La surmortalité ne frappe pas où on l’imagine
Voilà la donnée la plus contre-intuitive. Les moins de 6 ans représentent un peu plus du quart des victimes (27 %), et les enfants restent très vulnérables. Mais quand on regarde les seuls décès, l’image bascule : 9 noyades mortelles sur 10 concernent des adultes. L’étude de Santé publique France publiée en septembre 2025 le confirme, les personnes de 65 ans et plus ont trois fois plus de risque qu’une noyade soit grave que les enfants de 0 à 5 ans. La consommation d’alcool, elle, augmente le risque de noyades graves et mortelles.
Chez les mineurs, le lieu du drame change avec l’âge. Les tout-petits se noient surtout en piscine privée, parfois celle qu’on vient d’installer pour échapper à la chaleur ; c’est aussi dans ces bassins que se joue la question de la qualité de l’air, dont nous avons détaillé les effets sur les poumons dans les piscines couvertes. Les adolescents, eux, basculent vers les cours d’eau et les plans d’eau : 33 enfants et adolescents y sont morts l’été dernier, contre 20 un an plus tôt, et le nombre de décès chez les 13-17 ans a doublé, passant de 10 à 21.
| Repère | France, été 2025 | Monde, chiffres OMS |
|---|---|---|
| Décès par noyade | 409 en quatre mois | environ 300 000 par an |
| Jeunes enfants | 27 % des victimes ont moins de 6 ans | près d’un quart des décès avant 5 ans |
| Âge des personnes décédées | 9 décès sur 10 sont des adultes | les 0-29 ans pèsent 57 % des décès |
| Facteur d’inégalité | 59 % des noyades dans quatre régions | 92 % des décès dans les pays à bas revenu |
Le contraste entre les deux colonnes n’est pas anodin. Dans un pays comme la France, ce sont surtout des adultes qui meurent ; à l’échelle du monde, la noyade reste d’abord une tueuse d’enfants et de jeunes.

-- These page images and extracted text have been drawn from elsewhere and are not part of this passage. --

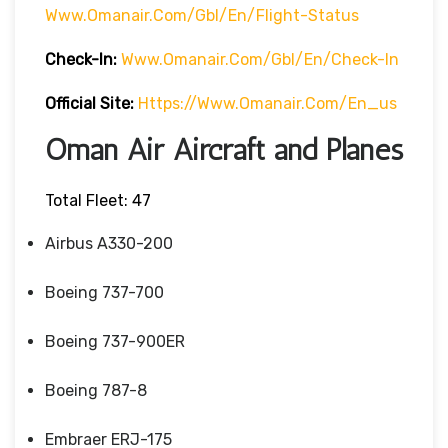
Www.omanair.com/gbl/en/flight-Status
Check-In:
Www.omanair.com/gbl/en/check-In
Official Site:
Https://www.omanair.com/en_us
Oman Air Aircraft and Planes
Total Fleet: 47
Airbus A330-200
Boeing 737-700
Boeing 737-900ER
Boeing 787-8
Embraer ERJ-175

Le monde en miroir : 300 000 morts, d’autres visages
Selon l’Organisation mondiale de la santé, la noyade fait environ 300 000 morts par an sur la planète. Elle est la quatrième cause de décès chez les 1-4 ans et la troisième chez les 5-14 ans, et les enfants de moins de 5 ans représentent près d’un quart des victimes. Le risque n’est pas réparti au hasard : 92 % des décès surviennent dans les pays à revenu faible ou intermédiaire, où puits ouverts, rivières et traversées en barque font partie du quotidien. Le taux de mortalité masculin y est plus de deux fois supérieur au taux féminin.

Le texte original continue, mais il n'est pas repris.